By the end of this section, you will be able to:
- Describe the structure of DNA
- Describe how eukaryotic and prokaryotic DNA is arranged in the cell
In the 1950s, Francis Crick and James Watson worked together at the University of Cambridge, England, to determine the structure of DNA. Other scientists, such as Linus Pauling and Maurice Wilkins, were also actively exploring this field. Pauling had discovered the secondary structure of proteins using X-ray crystallography. X-ray crystallography is a method for investigating molecular structure by observing the patterns formed by X-rays shot through a crystal of the substance. The patterns give important information about the structure of the molecule of interest. In Wilkins’ lab, researcher Rosalind Franklin was using X-ray crystallography to understand the structure of DNA. Watson and Crick were able to piece together the puzzle of the DNA molecule using Franklin's data (Figure 9.2). Watson and Crick also had key pieces of information available from other researchers such as Chargaff’s rules. Chargaff had shown that of the four kinds of monomers (nucleotides) present in a DNA molecule, two types were always present in equal amounts and the remaining two types were also always present in equal amounts. This meant they were always paired in some way. In 1962, James Watson, Francis Crick, and Maurice Wilkins were awarded the Nobel Prize in Medicine for their work in determining the structure of DNA.

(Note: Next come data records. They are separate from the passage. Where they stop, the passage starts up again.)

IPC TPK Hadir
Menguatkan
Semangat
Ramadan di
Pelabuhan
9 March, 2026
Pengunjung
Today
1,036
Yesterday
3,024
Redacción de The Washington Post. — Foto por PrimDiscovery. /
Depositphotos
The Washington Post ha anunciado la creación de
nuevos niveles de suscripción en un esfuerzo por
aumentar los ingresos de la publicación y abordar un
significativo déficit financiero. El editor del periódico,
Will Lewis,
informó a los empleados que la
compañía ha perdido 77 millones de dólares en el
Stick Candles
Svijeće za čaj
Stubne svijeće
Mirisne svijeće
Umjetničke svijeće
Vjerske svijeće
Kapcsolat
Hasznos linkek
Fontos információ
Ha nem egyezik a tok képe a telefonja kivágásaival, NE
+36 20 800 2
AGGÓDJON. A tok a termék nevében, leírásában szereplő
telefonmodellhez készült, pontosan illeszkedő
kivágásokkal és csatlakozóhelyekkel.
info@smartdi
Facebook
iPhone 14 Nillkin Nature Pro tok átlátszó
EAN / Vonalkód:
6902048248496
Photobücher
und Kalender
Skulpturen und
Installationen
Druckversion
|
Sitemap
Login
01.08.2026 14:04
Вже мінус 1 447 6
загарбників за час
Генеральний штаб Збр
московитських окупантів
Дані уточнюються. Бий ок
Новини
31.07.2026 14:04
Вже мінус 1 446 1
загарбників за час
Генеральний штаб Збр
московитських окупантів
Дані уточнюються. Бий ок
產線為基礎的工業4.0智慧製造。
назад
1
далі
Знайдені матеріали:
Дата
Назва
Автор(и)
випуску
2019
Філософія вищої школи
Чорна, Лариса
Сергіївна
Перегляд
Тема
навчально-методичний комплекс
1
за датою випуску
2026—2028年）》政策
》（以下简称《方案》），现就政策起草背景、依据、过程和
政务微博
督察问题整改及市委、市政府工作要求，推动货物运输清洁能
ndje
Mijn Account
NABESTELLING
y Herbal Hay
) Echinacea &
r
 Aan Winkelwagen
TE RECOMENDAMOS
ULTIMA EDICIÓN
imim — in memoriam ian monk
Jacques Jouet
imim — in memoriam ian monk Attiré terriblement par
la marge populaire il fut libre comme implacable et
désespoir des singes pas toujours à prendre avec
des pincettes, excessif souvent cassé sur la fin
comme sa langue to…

Now let’s consider the structure of the two types of nucleic acids, deoxyribonucleic acid (DNA) and ribonucleic acid (RNA). The building blocks of DNA are nucleotides, which are made up of three parts: a deoxyribose (5-carbon sugar), a phosphate group, and a nitrogenous base (Figure 9.3). There are four types of nitrogenous bases in DNA. Adenine (A) and guanine (G) are double-ringed purines, and cytosine (C) and thymine (T) are smaller, single-ringed pyrimidines. The nucleotide is named according to the nitrogenous base it contains.

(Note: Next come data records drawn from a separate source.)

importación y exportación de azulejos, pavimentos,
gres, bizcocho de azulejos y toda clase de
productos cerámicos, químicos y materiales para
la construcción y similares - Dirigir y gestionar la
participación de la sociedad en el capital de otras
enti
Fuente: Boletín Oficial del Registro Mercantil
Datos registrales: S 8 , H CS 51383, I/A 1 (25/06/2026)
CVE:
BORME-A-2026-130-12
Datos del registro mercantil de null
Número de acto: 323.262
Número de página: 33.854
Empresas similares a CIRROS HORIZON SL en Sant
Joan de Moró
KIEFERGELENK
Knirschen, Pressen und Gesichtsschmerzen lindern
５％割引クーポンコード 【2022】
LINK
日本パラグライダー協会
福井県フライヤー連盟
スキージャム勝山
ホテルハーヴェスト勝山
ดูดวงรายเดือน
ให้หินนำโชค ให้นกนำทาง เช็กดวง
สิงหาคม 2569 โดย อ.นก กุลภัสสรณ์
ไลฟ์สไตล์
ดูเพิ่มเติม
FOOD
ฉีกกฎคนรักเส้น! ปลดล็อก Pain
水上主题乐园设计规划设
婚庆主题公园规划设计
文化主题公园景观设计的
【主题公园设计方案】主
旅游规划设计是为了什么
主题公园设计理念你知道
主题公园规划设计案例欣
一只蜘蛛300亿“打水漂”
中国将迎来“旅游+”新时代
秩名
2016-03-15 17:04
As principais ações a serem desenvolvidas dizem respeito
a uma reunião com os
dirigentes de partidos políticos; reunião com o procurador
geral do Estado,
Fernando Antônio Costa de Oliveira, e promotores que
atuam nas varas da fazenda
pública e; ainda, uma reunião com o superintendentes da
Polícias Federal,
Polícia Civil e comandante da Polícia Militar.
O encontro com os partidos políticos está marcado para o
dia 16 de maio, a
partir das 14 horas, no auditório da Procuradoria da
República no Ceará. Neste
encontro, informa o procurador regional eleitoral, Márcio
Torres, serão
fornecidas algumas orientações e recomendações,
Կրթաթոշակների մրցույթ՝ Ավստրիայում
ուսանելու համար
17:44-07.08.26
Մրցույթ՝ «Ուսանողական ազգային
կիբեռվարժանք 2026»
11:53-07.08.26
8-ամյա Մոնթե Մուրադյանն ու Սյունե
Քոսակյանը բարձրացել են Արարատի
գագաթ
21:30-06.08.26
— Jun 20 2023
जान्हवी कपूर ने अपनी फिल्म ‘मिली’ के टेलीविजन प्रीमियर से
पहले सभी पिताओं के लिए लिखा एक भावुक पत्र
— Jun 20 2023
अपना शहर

The phosphate group of one nucleotide bonds covalently with the sugar molecule of the next nucleotide, and so on, forming a long polymer of nucleotide monomers. The sugar–phosphate groups line up in a “backbone” for each single strand of DNA, and the nucleotide bases stick out from this backbone. The carbon atoms of the five-carbon sugar are numbered clockwise from the oxygen as 1', 2', 3', 4', and 5' (1' is read as “one prime”). The phosphate group is attached to the 5' carbon of one nucleotide and the 3' carbon of the next nucleotide. In its natural state, each DNA molecule is actually composed of two single strands held together along their length with hydrogen bonds between the bases.

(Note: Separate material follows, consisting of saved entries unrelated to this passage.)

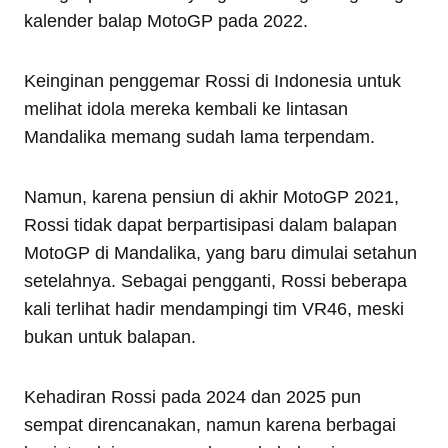
kalender balap MotoGP pada 2022.
Keinginan penggemar Rossi di Indonesia untuk
melihat idola mereka kembali ke lintasan
Mandalika memang sudah lama terpendam.
Namun, karena pensiun di akhir MotoGP 2021,
Rossi tidak dapat berpartisipasi dalam balapan
MotoGP di Mandalika, yang baru dimulai setahun
setelahnya. Sebagai pengganti, Rossi beberapa
kali terlihat hadir mendampingi tim VR46, meski
bukan untuk balapan.
Kehadiran Rossi pada 2024 dan 2025 pun
sempat direncanakan, namun karena berbagai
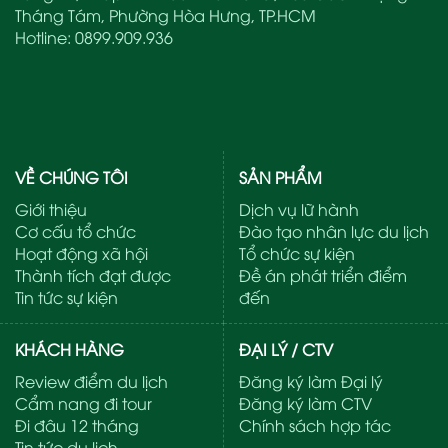
Tháng Tám, Phường Hòa Hưng, TP.HCM
Hotline:
0899.909.936
VỀ CHÚNG TÔI
SẢN PHẨM
Giới thiệu
Dịch vụ lữ hành
Cơ cấu tổ chức
Đào tạo nhân lực du lịch
Hoạt động xã hội
Tổ chức sự kiện
Thành tích đạt được
Đề án phát triển điểm
Tin tức sự kiện
đến
KHÁCH HÀNG
ĐẠI LÝ / CTV
Review điểm du lịch
Đăng ký làm Đại lý
Cẩm nang đi tour
Đăng ký làm CTV
Đi đâu 12 tháng
Chính sách hợp tác
Tin tức du lịch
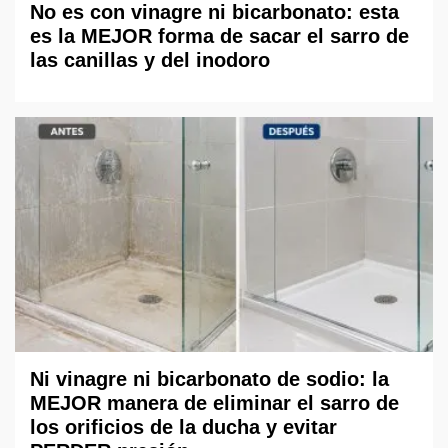
No es con vinagre ni bicarbonato: esta
es la MEJOR forma de sacar el sarro de
las canillas y del inodoro
Ni vinagre ni bicarbonato de sodio: la
MEJOR manera de eliminar el sarro de
los orificios de la ducha y evitar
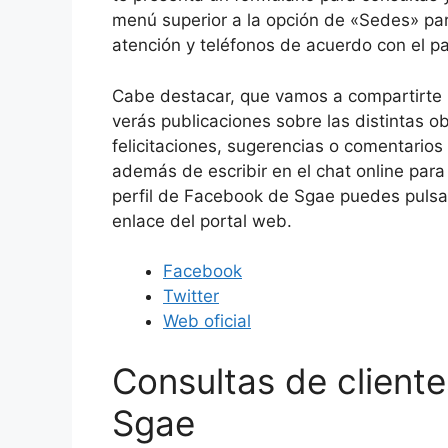
menú superior a la opción de «Sedes» para
atención y teléfonos de acuerdo con el p
Cabe destacar, que vamos a compartirte 
verás publicaciones sobre las distintas o
felicitaciones, sugerencias o comentarios 
además de escribir en el chat online para 
perfil de Facebook de Sgae puedes pulsa
enlace del portal web.
Facebook
Twitter
Web oficial
Consultas de clien
Sgae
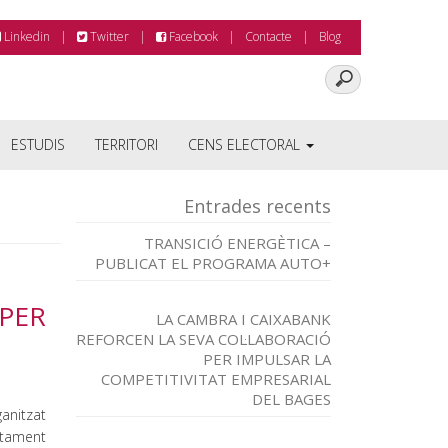
Linkedin
Twitter
Facebook
Contacte
Blog
ESTUDIS
TERRITORI
CENS ELECTORAL
Entrades recents
TRANSICIÓ ENERGÈTICA –
PUBLICAT EL PROGRAMA AUTO+
PER
LA CAMBRA I CAIXABANK
REFORCEN LA SEVA COL·LABORACIÓ
PER IMPULSAR LA
COMPETITIVITAT EMPRESARIAL
DEL BAGES
ganitzat
tament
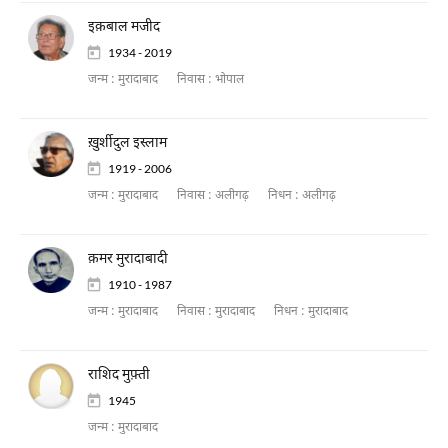
इक़बाल मजीद
1934 - 2019
जन्म :
मुरादाबाद
निवास :
भोपाल
ख़ुर्शीदुल इस्लाम
1919 - 2006
जन्म :
मुरादाबाद
निवास :
अलीगढ़
निधन :
अलीगढ़
क़मर मुरादाबादी
1910 - 1987
जन्म :
मुरादाबाद
निवास :
मुरादाबाद
निधन :
मुरादाबाद
राशिद मुफ़्ती
1945
जन्म :
मुरादाबाद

Watson and Crick proposed that the DNA is made up of two strands that are twisted around each other to form a right-handed helix, called a double helix. Base-pairing takes place between a purine and pyrimidine: namely, A pairs with T, and G pairs with C. In other words, adenine and thymine are complementary base pairs, and cytosine and guanine are also complementary base pairs. This is the basis for Chargaff’s rule; because of their complementarity, there is as much adenine as thymine in a DNA molecule and as much guanine as cytosine. Adenine and thymine are connected by two hydrogen bonds, and cytosine and guanine are connected by three hydrogen bonds. The two strands are anti-parallel in nature; that is, one strand will have the 3' carbon of the sugar in the “upward” position, whereas the other strand will have the 5' carbon in the upward position. The diameter of the DNA double helix is uniform throughout because a purine (two rings) always pairs with a pyrimidine (one ring) and their combined lengths are always equal. (Figure 9.4).